Posted by cream-chargers.uk on

warm potato espuma

Nothing new here, but it's still one of the most amazing things you can do with a whipped cream dispenser. Ferran Adrià used this technique to create his reimagined Spanish tortilla. This method produces a beautifully light potato mousseline that is a little easier to digest. Aspects such as the use of the potato cooking liquid, on the other hand, are innovative. Normally, this liquid would be poured down the drain, carrying all of the flavour and nutrition with it, but in this recipe, it has a specific purpose.


150 ml milk
25 g butter
1 g salt
1 g nutmeg
250 g potatoes (floury)
50 ml potato water

How to make warm potato espuma at home

  1. Peel the potatoes, cook in salt water until tender and strain (do not puree!). Mix together with hot milk, potato water and butter.

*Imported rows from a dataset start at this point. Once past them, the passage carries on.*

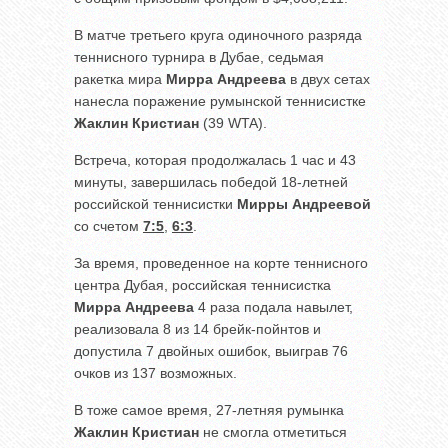
В матче третьего круга одиночного разряда
теннисного турнира в Дубае, седьмая
ракетка мира
Мирра Андреева
в двух сетах
нанесла поражение румынской теннисистке
Жаклин Кристиан
(39 WTA).
Встреча, которая продолжалась 1 час и 43
минуты, завершилась победой 18-летней
российской теннисистки
Мирры Андреевой
со счетом
7:5
,
6:3
.
За время, проведенное на корте теннисного
центра Дубая, российская теннисистка
Мирра Андреева
4 раза подала навылет,
реализовала 8 из 14 брейк-пойнтов и
допустила 7 двойных ошибок, выиграв 76
очков из 137 возможных.
В тоже самое время, 27-летняя румынка
Жаклин Кристиан
не смогла отметиться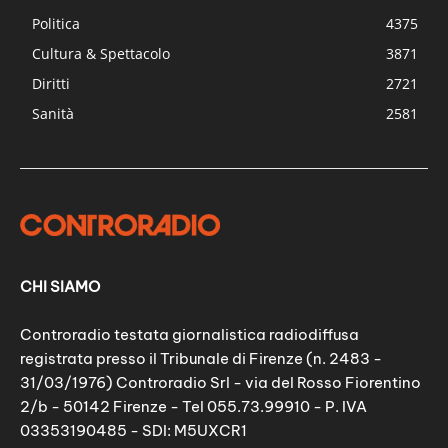
Politica
4375
Cultura & Spettacolo
3871
Diritti
2721
Sanità
2581
CHI SIAMO
Controradio testata giornalistica radiodiffusa
registrata presso il Tribunale di Firenze (n. 2483 -
31/03/1976) Controradio Srl - via del Rosso Fiorentino
2/b - 50142 Firenze - Tel 055.73.99910 - P. IVA
03353190485 - SDI: M5UXCR1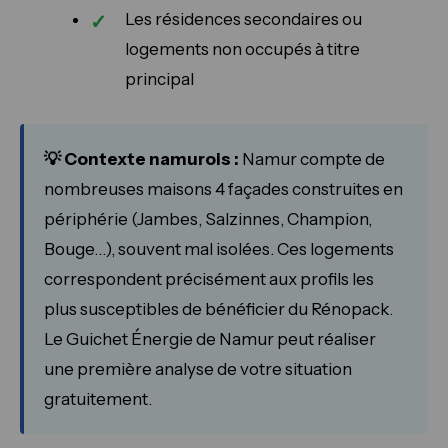
Les résidences secondaires ou
logements non occupés à titre
principal
💡 Contexte namurois :
Namur compte de
nombreuses maisons 4 façades construites en
périphérie (Jambes, Salzinnes, Champion,
Bouge…), souvent mal isolées. Ces logements
correspondent précisément aux profils les
plus susceptibles de bénéficier du Rénopack.
Le Guichet Énergie de Namur peut réaliser
une première analyse de votre situation
gratuitement.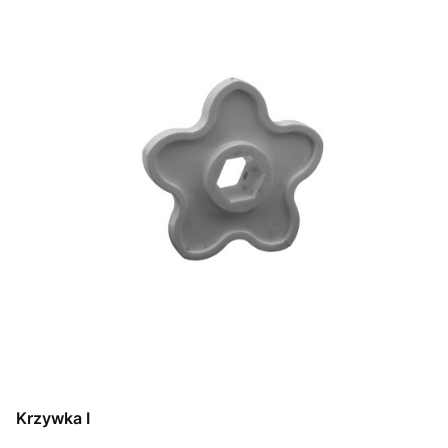
Krzywka I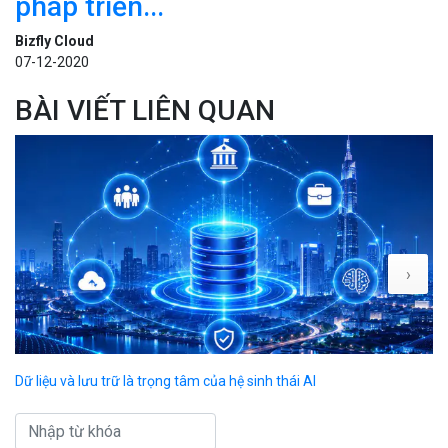
pháp triển...
Bizfly Cloud
07-12-2020
BÀI VIẾT LIÊN QUAN
›
Dữ liệu và lưu trữ là trọng tâm của hệ sinh thái AI
Xu
nh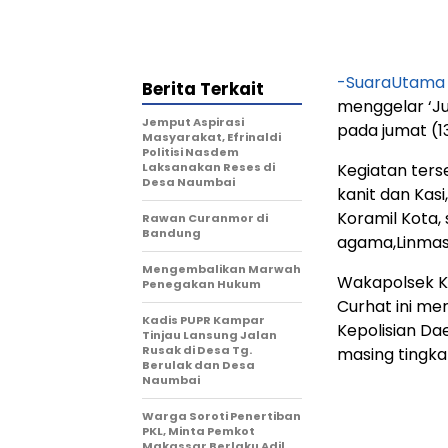
-SuaraUtama –
Berita Terkait
menggelar ‘Ju
Jemput Aspirasi
pada jumat (13
Masyarakat, Efrinaldi
Politisi Nasdem
Laksanakan Reses di
Kegiatan ters
Desa Naumbai
kanit dan Kasi
Koramil Kota,
Rawan Curanmor di
Bandung
agama,Linmas 
Mengembalikan Marwah
Wakapolsek Ke
Penegakan Hukum
Curhat ini me
Kadis PUPR Kampar
Kepolisian Da
Tinjau Lansung Jalan
Rusak di Desa Tg.
masing tingkat
Berulak dan Desa
Naumbai
Warga Soroti Penertiban
PKL, Minta Pemkot
Makassar Berlaku Adil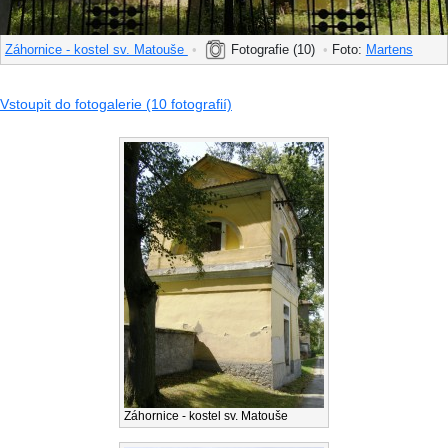
Záhornice - kostel sv. Matouše
•
Fotografie (10)
•
Foto:
Martens
Vstoupit do fotogalerie (10 fotografií)
Záhornice - kostel sv. Matouše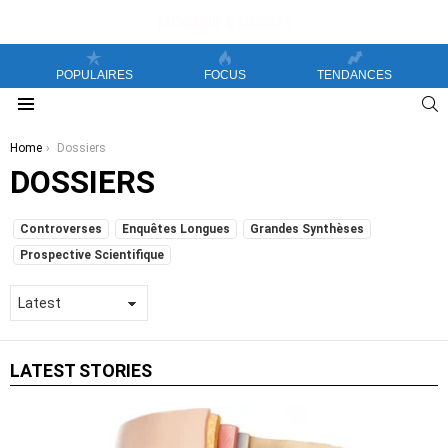
POPULAIRES
FOCUS
TENDANCES
S
Menu
You are here:
Home
Dossiers
DOSSIERS
SUBTERMS
Controverses
Enquêtes Longues
Grandes Synthèses
Prospective Scientifique
LATEST STORIES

Season with nutmeg and salt and Pour into the 0.5 L Whipper Dispenser while hot (CAUTION: The outer cover becomes very warm - use heat protection when you take the bottle in your hand).
  2. Screw on 1 Cream Charger and shake vigorously. Serve immediately or keep the Whipper warm at a constant temperature of max. 75 °C in a bain-marie.

Pro tip:

The puree is supple and is very easy to gratinate. Particularly exquisite: season with truffle oil.

If using a 1 L whipper, double the ingredients, screw on 2 Cream Chargers one after the other. Shake vigorously after attaching each Charger. Halve the ingredients if using a 0.25 L Whipper.